Los autores de antaño ya no sirven, demasiado veneno en la sangre, Céline porque era antisemita, Lorca porque era del otro bando y así sin fin, solo nos quedarán las guías de ocio como lectura de verano y los libros de autoayuda que ni ayudan ni nada. Porque ahora los autores tienen que tener seguidores, cantar a pecho descubierto, ir por el mundo, hacerse grandes y famosos, aunque la gran nada se los lleve en un pestañear, los engulla en el sinfón de la inmortalidad. Tienen que aparcar el estilo, que la narración sea digerible, no demasiado empalagosa. Por eso los libros ahora son de plástico, de portadas con nilón y neón, algo muy chillón y de lo más simplón.
Y así volvemos hacia otra Edad Media, con sus mitos.

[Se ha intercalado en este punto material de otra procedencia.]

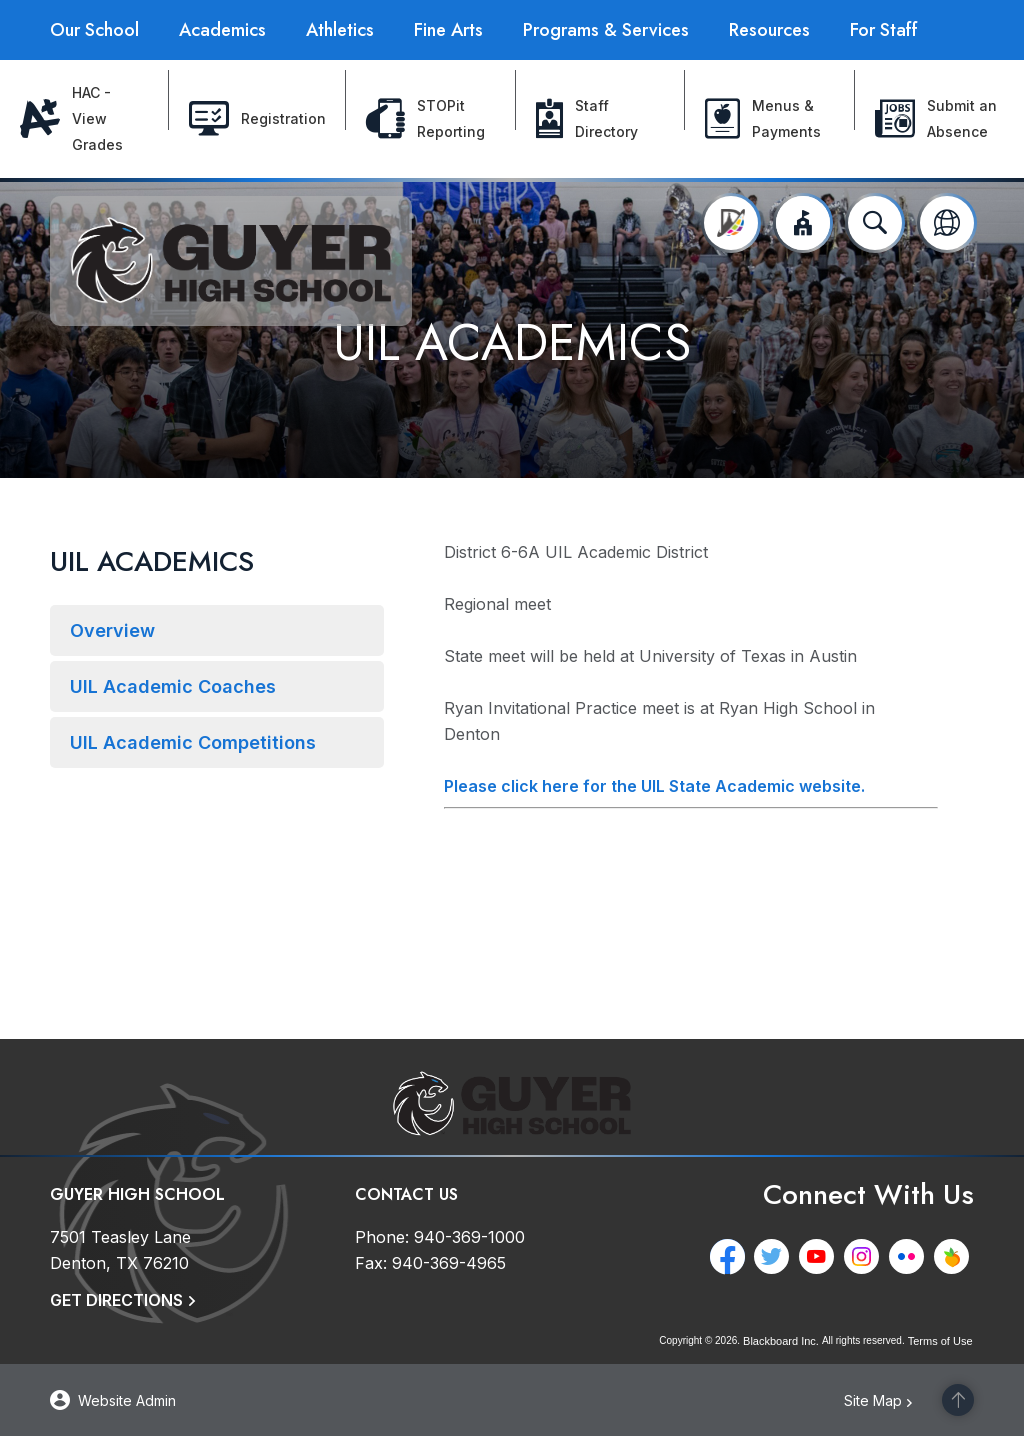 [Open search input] (875, 223)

En la anterior eran los del derecho de pernada, o el cinturón de castidad, que ahora sabemos que eran puras leyendas urbanas. Pronto descubriremos lo mismo, que vamos del altar a la tumba, pero felices porque digitales, felices porque nos damos apretones de datos, besucones digitales. Y, sin embargo, como los medievales, descubriremos que todo eso eran cuentos de los trovadores, que ahora son californianos y rubios. Que para recuperar la virginidad no servía colocarse sanguijuelas o intestinos de paloma en la vagina, algo más hacía falta. Que de nada servía untarse la extremidad con pimienta para que el hombre pueda provocar en la mujer más deleite. Lo mismo pasará con la inteligencia artificial, que también era eso, un cuento de trovadores, puras leyendas urbanas pero sin la gracia del verso.